> _Instructions to follow_
With no images included, output each entry below exactly as it appears.
--- Recorded data ---
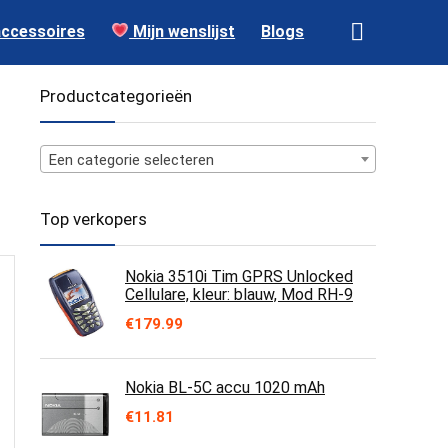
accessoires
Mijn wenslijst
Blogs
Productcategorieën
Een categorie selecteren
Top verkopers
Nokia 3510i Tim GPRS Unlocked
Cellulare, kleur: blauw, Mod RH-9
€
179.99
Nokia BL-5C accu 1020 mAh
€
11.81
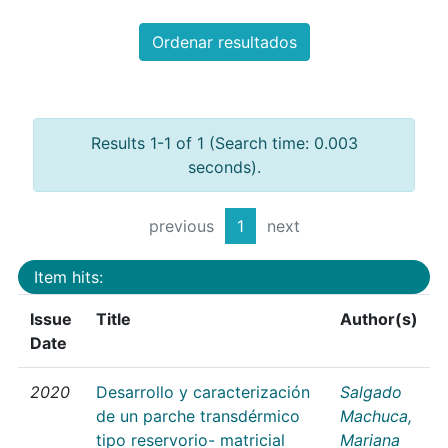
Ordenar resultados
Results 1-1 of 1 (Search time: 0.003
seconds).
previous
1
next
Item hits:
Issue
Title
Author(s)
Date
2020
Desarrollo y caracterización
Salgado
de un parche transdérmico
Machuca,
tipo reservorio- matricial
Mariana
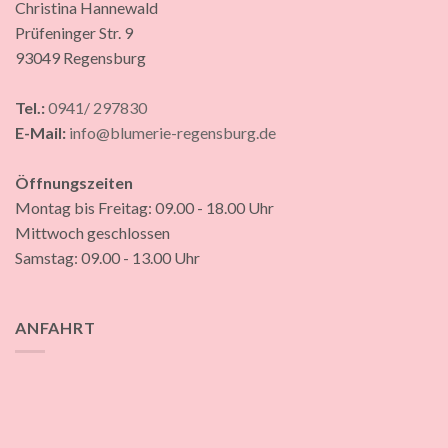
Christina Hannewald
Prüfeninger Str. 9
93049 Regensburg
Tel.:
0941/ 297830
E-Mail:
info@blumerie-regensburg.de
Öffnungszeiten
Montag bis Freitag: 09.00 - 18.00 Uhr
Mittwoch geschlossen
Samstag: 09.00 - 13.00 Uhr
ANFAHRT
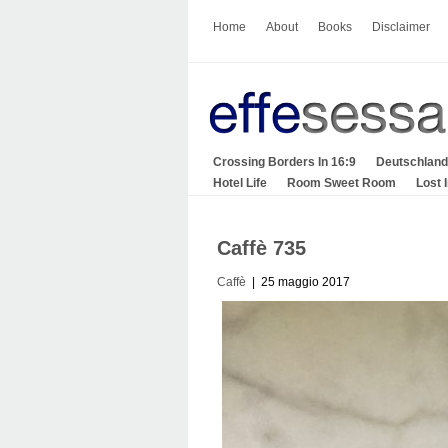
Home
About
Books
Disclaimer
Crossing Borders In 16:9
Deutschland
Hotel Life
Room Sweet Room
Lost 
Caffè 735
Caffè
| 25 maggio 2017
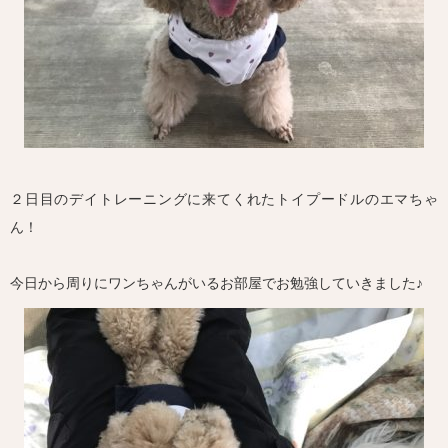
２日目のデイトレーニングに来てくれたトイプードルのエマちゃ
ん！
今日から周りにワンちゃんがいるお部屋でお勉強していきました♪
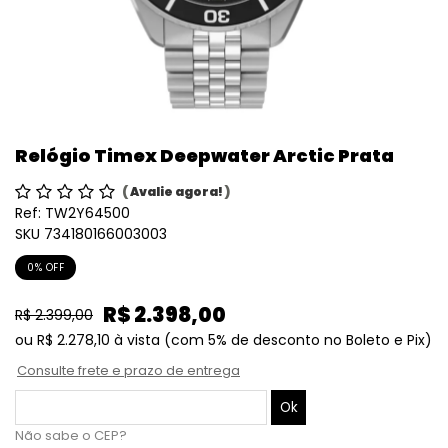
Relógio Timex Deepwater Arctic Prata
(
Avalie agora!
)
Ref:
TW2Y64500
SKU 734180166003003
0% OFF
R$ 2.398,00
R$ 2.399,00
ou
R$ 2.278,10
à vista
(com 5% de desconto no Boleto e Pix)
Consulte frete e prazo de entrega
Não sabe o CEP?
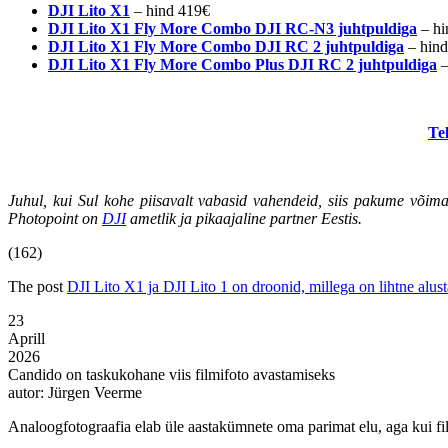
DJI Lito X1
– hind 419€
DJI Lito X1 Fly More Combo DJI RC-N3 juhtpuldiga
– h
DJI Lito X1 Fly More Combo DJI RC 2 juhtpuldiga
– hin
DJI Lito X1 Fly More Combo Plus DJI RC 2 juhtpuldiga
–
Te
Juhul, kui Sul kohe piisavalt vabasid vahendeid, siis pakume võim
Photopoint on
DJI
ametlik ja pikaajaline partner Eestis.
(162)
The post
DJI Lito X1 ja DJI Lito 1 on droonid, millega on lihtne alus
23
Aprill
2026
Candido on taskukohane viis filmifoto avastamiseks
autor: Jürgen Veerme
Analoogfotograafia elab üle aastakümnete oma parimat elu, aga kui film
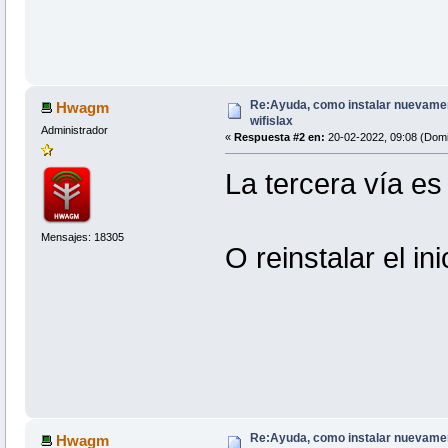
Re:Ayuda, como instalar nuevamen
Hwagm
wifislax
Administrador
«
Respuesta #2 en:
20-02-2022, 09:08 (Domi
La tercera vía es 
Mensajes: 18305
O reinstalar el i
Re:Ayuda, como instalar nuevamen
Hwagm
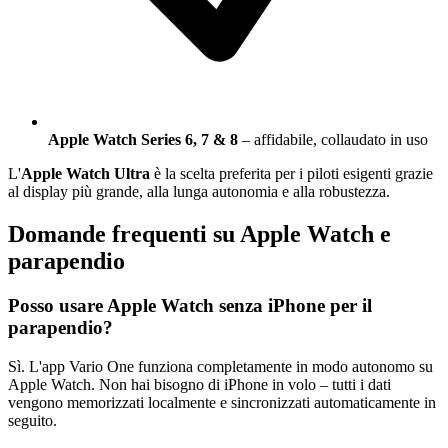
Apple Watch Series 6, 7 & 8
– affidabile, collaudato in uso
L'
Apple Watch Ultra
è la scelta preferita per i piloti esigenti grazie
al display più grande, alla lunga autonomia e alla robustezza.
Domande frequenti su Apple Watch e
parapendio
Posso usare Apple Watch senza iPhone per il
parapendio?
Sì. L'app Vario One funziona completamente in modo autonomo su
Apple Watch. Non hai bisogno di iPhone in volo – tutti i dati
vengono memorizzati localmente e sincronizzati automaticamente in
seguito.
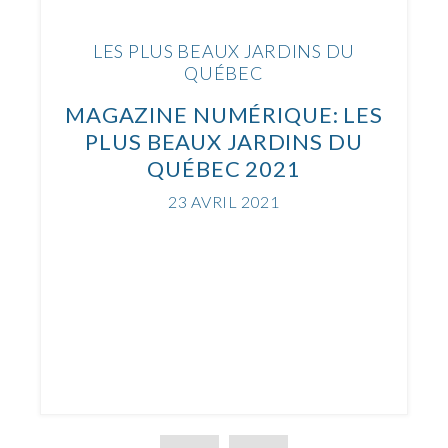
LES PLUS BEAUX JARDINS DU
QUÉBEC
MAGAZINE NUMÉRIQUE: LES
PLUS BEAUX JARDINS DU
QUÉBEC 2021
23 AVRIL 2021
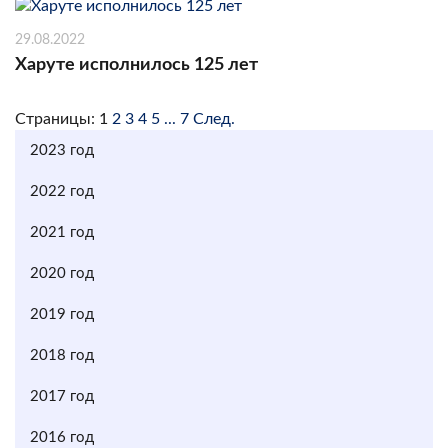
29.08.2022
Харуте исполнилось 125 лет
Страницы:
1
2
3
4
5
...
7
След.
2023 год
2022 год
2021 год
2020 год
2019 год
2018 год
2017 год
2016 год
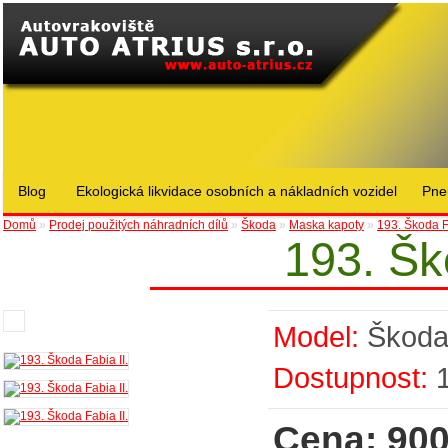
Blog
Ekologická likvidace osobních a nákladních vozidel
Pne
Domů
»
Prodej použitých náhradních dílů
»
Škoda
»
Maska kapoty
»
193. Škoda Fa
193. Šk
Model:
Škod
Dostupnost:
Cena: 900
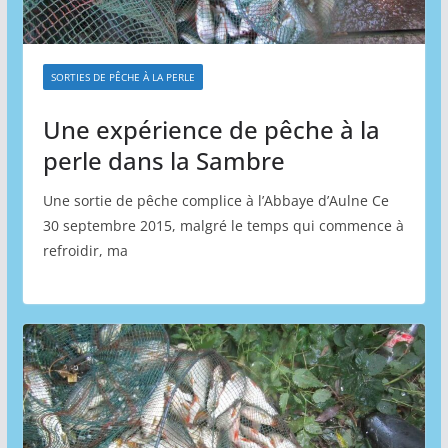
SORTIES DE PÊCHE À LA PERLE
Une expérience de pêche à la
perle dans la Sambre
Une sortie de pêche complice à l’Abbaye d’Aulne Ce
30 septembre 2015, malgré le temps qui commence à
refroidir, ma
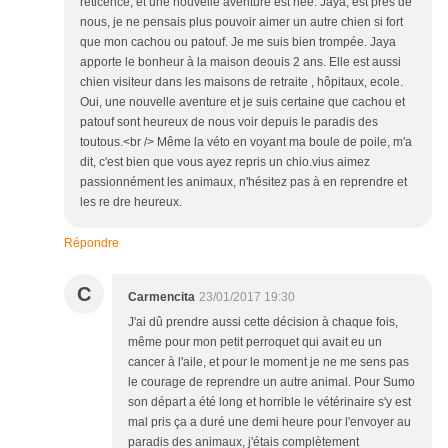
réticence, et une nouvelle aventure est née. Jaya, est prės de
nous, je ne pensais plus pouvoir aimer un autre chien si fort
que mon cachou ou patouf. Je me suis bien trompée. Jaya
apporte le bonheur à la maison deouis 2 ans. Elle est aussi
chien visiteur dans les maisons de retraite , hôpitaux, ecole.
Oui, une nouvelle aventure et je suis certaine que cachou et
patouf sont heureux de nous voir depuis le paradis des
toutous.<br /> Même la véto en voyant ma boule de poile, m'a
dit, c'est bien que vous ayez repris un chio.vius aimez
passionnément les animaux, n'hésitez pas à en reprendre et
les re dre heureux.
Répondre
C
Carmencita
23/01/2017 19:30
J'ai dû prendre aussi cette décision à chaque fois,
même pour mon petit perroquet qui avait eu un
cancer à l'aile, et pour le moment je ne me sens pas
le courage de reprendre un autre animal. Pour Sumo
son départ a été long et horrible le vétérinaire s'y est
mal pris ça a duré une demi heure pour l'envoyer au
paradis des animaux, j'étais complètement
---
> _Result below_
accessoires
Mijn wenslijst
Blogs
Productcategorieën
Een categorie selecteren
Top verkopers
Nokia 3510i Tim GPRS Unlocked
Cellulare, kleur: blauw, Mod RH-9
€
179.99
Nokia BL-5C accu 1020 mAh
€
11.81
Ordenar resultados
Results 1-1 of 1 (Search time: 0.003
seconds).
previous
1
next
Item hits:
Issue
Title
Author(s)
Date
2020
Desarrollo y caracterización
Salgado
de un parche transdérmico
Machuca,
tipo reservorio- matricial
Mariana
Christina Hannewald
Prüfeninger Str. 9
93049 Regensburg
Tel.:
0941/ 297830
E-Mail:
info@blumerie-regensburg.de
Öffnungszeiten
Montag bis Freitag: 09.00 - 18.00 Uhr
Mittwoch geschlossen
Samstag: 09.00 - 13.00 Uhr
ANFAHRT
Home
About
Books
Disclaimer
Crossing Borders In 16:9
Deutschland
Hotel Life
Room Sweet Room
Lost 
Caffè 735
Caffè
| 25 maggio 2017
２日目のデイトレーニングに来てくれたトイプードルのエマちゃ
ん！
今日から周りにワンちゃんがいるお部屋でお勉強していきました♪
Relógio Timex Deepwater Arctic Prata
(
Avalie agora!
)
Ref:
TW2Y64500
SKU 734180166003003
0% OFF
R$ 2.398,00
R$ 2.399,00
ou
R$ 2.278,10
à vista
(com 5% de desconto no Boleto e Pix)
Consulte frete e prazo de entrega
Não sabe o CEP?
DJI Lito X1
– hind 419€
DJI Lito X1 Fly More Combo DJI RC-N3 juhtpuldiga
– h
DJI Lito X1 Fly More Combo DJI RC 2 juhtpuldiga
– hin
DJI Lito X1 Fly More Combo Plus DJI RC 2 juhtpuldiga
–
Te
Juhul, kui Sul kohe piisavalt vabasid vahendeid, siis pakume võim
Photopoint on
DJI
ametlik ja pikaajaline partner Eestis.
(162)
The post
DJI Lito X1 ja DJI Lito 1 on droonid, millega on lihtne alus
23
Aprill
2026
Candido on taskukohane viis filmifoto avastamiseks
autor: Jürgen Veerme
Analoogfotograafia elab üle aastakümnete oma parimat elu, aga kui film
Re:Ayuda, como instalar nuevamen
Hwagm
wifislax
Administrador
«
Respuesta #2 en:
20-02-2022, 09:08 (Domi
La tercera vía es 
Mensajes: 18305
O reinstalar el i
Re:Ayuda, como instalar nuevamen
Hwagm
Apple Watch Series 6, 7 & 8
– affidabile, collaudato in uso
L'
Apple Watch Ultra
è la scelta preferita per i piloti esigenti grazie
al display più grande, alla lunga autonomia e alla robustezza.
Domande frequenti su Apple Watch e
parapendio
Posso usare Apple Watch senza iPhone per il
parapendio?
Sì. L'app Vario One funziona completamente in modo autonomo su
Apple Watch. Non hai bisogno di iPhone in volo – tutti i dati
vengono memorizzati localmente e sincronizzati automaticamente in
seguito.
LES PLUS BEAUX JARDINS DU
QUÉBEC
MAGAZINE NUMÉRIQUE: LES
PLUS BEAUX JARDINS DU
QUÉBEC 2021
23 AVRIL 2021
29.08.2022
Харуте исполнилось 125 лет
Страницы:
1
2
3
4
5
...
7
След.
2023 год
2022 год
2021 год
2020 год
2019 год
2018 год
2017 год
2016 год
Blog
Ekologická likvidace osobních a nákladních vozidel
Pne
Domů
»
Prodej použitých náhradních dílů
»
Škoda
»
Maska kapoty
»
193. Škoda Fa
193. Šk
Model:
Škod
Dostupnost:
Cena: 900
SORTIES DE PÊCHE À LA PERLE
Une expérience de pêche à la
perle dans la Sambre
Une sortie de pêche complice à l’Abbaye d’Aulne Ce
30 septembre 2015, malgré le temps qui commence à
refroidir, ma
réticence, et une nouvelle aventure est née. Jaya, est prės de
nous, je ne pensais plus pouvoir aimer un autre chien si fort
que mon cachou ou patouf. Je me suis bien trompée. Jaya
apporte le bonheur à la maison deouis 2 ans. Elle est aussi
chien visiteur dans les maisons de retraite , hôpitaux, ecole.
Oui, une nouvelle aventure et je suis certaine que cachou et
patouf sont heureux de nous voir depuis le paradis des
toutous.<br /> Même la véto en voyant ma boule de poile, m'a
dit, c'est bien que vous ayez repris un chio.vius aimez
passionnément les animaux, n'hésitez pas à en reprendre et
les re dre heureux.
Répondre
C
Carmencita
23/01/2017 19:30
J'ai dû prendre aussi cette décision à chaque fois,
même pour mon petit perroquet qui avait eu un
cancer à l'aile, et pour le moment je ne me sens pas
le courage de reprendre un autre animal. Pour Sumo
son départ a été long et horrible le vétérinaire s'y est
mal pris ça a duré une demi heure pour l'envoyer au
paradis des animaux, j'étais complètement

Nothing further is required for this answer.